Adorable bookworm Nodoka graces the front cover of volume six, and finally content to do more than hide under her bangs. In fact, the 601 episodes are where a lot of the characters finally show the viewer what they’re made of. This volume is worth putting in and watching all the episodes in rapid-fire order instead of breaking the episodes up. The story flows just that well from one episode to the next. None of the episodes are particularly lengthy, so there’s no real good reason to break them up. With the “big death” hitting a rather unlikely but well-selected candidate, shock fills the classroom as each of the remaining girls who were closest to the victim suffers her own version of guilt and personal anguish. Negi, as the last one to see the victim alive is especially tormented by the death as his students try to bravely soldier onwards and put together a musical and run things in his increasingly visible absence. Even secondary characters are visibly affected by the tragic happenings of Class 2-A and the tone quickly takes a 180 turn from the light hearted birthday party that closes out the first episode.

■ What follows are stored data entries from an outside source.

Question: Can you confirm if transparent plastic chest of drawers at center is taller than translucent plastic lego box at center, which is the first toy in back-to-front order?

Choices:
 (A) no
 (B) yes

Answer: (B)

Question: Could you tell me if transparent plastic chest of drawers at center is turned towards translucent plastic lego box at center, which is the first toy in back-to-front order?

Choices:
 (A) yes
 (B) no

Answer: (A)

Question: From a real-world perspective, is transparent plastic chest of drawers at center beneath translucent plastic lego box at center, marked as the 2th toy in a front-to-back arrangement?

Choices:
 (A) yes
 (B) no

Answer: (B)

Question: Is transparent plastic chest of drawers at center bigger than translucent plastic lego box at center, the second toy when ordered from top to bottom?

Ready to make a deal with the devil himself, desperation features highly as the little professor searches for a way to bring his student back. Soon all the girls are inadvertently drawn into Negi’s plan and all the girls team up to help Negi face his toughest challenges yet. True to the series, a kiss may just make the difference in how the class faces the past, manages the present, and possibly changes the future as they know it.

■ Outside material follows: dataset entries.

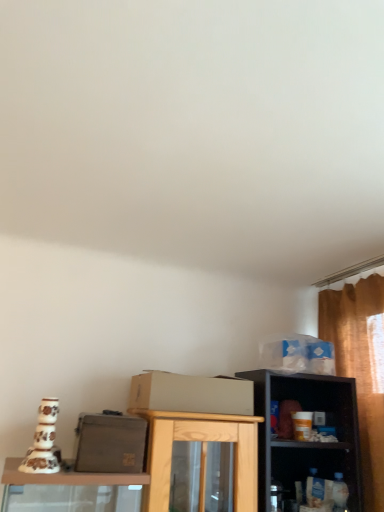 In order to face beige cardboard box at center, should I rotate leftwards or rightwards?

It's best to rotate left around 0.264 degrees.

Find the location of a particular element. This screenshot has width=384, height=512. beige cardboard box at center is located at coordinates (191, 394).

Where is `white plastic shelf at lower right`? white plastic shelf at lower right is located at coordinates (314, 466).

Image resolution: width=384 pixels, height=512 pixels. In order to click on blue plastic bag at upper right, the 2th box in the front-to-back sequence in this screenshot , I will do `click(297, 354)`.

The image size is (384, 512). In order to click on matte gray box at center, the first box from the bottom in this screenshot , I will do `click(110, 443)`.

Which object is closer to the camera, white plastic shelf at lower right or beige cardboard box at center?

beige cardboard box at center is in front.

Between white plastic shelf at lower right and beige cardboard box at center, which one appears on the right side from the viewer's perspective?

white plastic shelf at lower right.

Are white plastic shelf at lower right and beige cardboard box at center beside each other?

No, white plastic shelf at lower right is not next to beige cardboard box at center.

Which of these two, white plastic shelf at lower right or beige cardboard box at center, is bigger?

beige cardboard box at center is bigger.

Between blue plastic bag at upper right, placed as the 1th box when sorted from top to bottom, and beige cardboard box at center, which one has smaller width?

blue plastic bag at upper right, placed as the 1th box when sorted from top to bottom.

Definitely stick around after the credits roll for the absolute finale sequence (the ‘ending’ is fine, but the last scene wraps things up). While it doesn’t bring the entire series to a conclusion, it does bring this particular story arc to an end and leaves the opportunity open for more. If the creators of Negima! are smart, they will let the series stop here. Too much Negima! is definitely a bad thing.
For the final volume of Negima! the “schoolgirl” commentary is done by the director (he also plays the ermine) and one of the actresses whose character plays a crucial role in the remaining episodes. It is less interesting than the other commentaries sprinkled through the series. However, Negima! wraps it up in style, staying true to the sweet and charming premise while simultaneously tackling the darker sides of guilt and desperation.
This is the disc that everything has been building up to, leaving the series in better condition than it was found in.
The art in this volume is actually better in a few places and looks a bit more stylized. However, it’s still pretty average looking and not a style everyone will warm up to.